» Work request
Repeat word for word every line of the data below, from the first through the line containing "Northern Houston, Texas.", and stop there.

[[ Data, beginning ]]

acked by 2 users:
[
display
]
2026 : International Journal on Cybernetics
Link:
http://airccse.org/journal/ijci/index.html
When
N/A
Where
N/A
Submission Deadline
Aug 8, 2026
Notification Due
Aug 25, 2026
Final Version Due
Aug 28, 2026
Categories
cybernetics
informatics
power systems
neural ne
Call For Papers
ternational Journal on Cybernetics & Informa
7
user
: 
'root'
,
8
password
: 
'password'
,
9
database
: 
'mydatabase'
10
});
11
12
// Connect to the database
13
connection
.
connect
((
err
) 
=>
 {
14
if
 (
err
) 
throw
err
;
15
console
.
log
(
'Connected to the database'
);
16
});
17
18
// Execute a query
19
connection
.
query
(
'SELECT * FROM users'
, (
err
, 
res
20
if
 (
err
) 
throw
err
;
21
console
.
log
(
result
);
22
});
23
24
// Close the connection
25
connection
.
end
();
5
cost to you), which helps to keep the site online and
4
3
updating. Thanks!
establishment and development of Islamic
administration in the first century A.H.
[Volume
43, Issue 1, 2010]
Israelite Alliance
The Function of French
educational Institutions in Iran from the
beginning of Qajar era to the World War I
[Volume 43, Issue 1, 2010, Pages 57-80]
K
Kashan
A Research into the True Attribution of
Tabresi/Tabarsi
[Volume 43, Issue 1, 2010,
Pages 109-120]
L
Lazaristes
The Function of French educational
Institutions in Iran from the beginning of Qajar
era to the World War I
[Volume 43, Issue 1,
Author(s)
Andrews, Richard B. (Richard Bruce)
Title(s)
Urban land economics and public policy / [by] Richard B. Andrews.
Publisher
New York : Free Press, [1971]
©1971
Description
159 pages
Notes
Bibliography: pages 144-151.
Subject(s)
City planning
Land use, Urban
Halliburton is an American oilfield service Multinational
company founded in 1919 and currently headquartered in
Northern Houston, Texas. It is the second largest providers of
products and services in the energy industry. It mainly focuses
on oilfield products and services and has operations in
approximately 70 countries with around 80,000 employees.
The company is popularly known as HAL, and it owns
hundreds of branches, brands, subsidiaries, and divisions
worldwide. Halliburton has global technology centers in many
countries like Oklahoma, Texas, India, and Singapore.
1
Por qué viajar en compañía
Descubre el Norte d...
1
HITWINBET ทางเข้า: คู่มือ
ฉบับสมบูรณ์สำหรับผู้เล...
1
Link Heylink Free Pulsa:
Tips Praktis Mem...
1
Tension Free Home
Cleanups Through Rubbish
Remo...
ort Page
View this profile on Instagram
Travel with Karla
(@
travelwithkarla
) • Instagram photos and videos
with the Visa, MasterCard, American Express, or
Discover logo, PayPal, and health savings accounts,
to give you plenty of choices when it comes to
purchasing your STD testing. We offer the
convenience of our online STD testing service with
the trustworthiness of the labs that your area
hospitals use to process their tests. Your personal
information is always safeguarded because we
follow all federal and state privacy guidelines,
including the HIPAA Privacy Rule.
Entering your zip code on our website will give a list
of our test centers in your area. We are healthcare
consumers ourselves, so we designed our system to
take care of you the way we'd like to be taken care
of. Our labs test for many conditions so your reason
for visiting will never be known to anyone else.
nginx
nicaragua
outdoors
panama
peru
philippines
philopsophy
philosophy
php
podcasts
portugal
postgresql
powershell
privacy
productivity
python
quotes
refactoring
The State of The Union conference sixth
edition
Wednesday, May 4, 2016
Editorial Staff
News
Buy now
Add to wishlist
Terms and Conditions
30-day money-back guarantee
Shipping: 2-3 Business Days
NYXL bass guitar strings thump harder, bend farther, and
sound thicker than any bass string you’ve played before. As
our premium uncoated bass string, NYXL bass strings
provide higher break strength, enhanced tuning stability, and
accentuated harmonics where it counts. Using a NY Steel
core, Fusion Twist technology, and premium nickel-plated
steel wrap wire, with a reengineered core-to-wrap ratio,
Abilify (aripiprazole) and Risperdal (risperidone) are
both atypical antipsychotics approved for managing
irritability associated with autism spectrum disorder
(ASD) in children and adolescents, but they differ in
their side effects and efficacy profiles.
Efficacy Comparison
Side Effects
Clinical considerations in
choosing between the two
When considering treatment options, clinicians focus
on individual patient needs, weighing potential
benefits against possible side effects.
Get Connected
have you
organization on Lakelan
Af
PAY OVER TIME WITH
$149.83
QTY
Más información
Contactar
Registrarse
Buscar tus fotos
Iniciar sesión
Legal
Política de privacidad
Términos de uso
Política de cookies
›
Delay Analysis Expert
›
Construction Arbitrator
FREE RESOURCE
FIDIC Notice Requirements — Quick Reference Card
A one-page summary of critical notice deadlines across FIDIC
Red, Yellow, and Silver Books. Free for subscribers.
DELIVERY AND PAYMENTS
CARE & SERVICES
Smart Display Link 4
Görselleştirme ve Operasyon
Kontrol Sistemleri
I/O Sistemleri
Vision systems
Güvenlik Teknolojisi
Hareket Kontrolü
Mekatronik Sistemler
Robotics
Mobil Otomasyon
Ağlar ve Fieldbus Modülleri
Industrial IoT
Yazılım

[[ Data, end ]]

» Answer to this task
acked by 2 users:
[
display
]
2026 : International Journal on Cybernetics
Link:
http://airccse.org/journal/ijci/index.html
When
N/A
Where
N/A
Submission Deadline
Aug 8, 2026
Notification Due
Aug 25, 2026
Final Version Due
Aug 28, 2026
Categories
cybernetics
informatics
power systems
neural ne
Call For Papers
ternational Journal on Cybernetics & Informa
7
user
: 
'root'
,
8
password
: 
'password'
,
9
database
: 
'mydatabase'
10
});
11
12
// Connect to the database
13
connection
.
connect
((
err
) 
=>
 {
14
if
 (
err
) 
throw
err
;
15
console
.
log
(
'Connected to the database'
);
16
});
17
18
// Execute a query
19
connection
.
query
(
'SELECT * FROM users'
, (
err
, 
res
20
if
 (
err
) 
throw
err
;
21
console
.
log
(
result
);
22
});
23
24
// Close the connection
25
connection
.
end
();
5
cost to you), which helps to keep the site online and
4
3
updating. Thanks!
establishment and development of Islamic
administration in the first century A.H.
[Volume
43, Issue 1, 2010]
Israelite Alliance
The Function of French
educational Institutions in Iran from the
beginning of Qajar era to the World War I
[Volume 43, Issue 1, 2010, Pages 57-80]
K
Kashan
A Research into the True Attribution of
Tabresi/Tabarsi
[Volume 43, Issue 1, 2010,
Pages 109-120]
L
Lazaristes
The Function of French educational
Institutions in Iran from the beginning of Qajar
era to the World War I
[Volume 43, Issue 1,
Author(s)
Andrews, Richard B. (Richard Bruce)
Title(s)
Urban land economics and public policy / [by] Richard B. Andrews.
Publisher
New York : Free Press, [1971]
©1971
Description
159 pages
Notes
Bibliography: pages 144-151.
Subject(s)
City planning
Land use, Urban
Halliburton is an American oilfield service Multinational
company founded in 1919 and currently headquartered in
Northern Houston, Texas. It is the second largest providers of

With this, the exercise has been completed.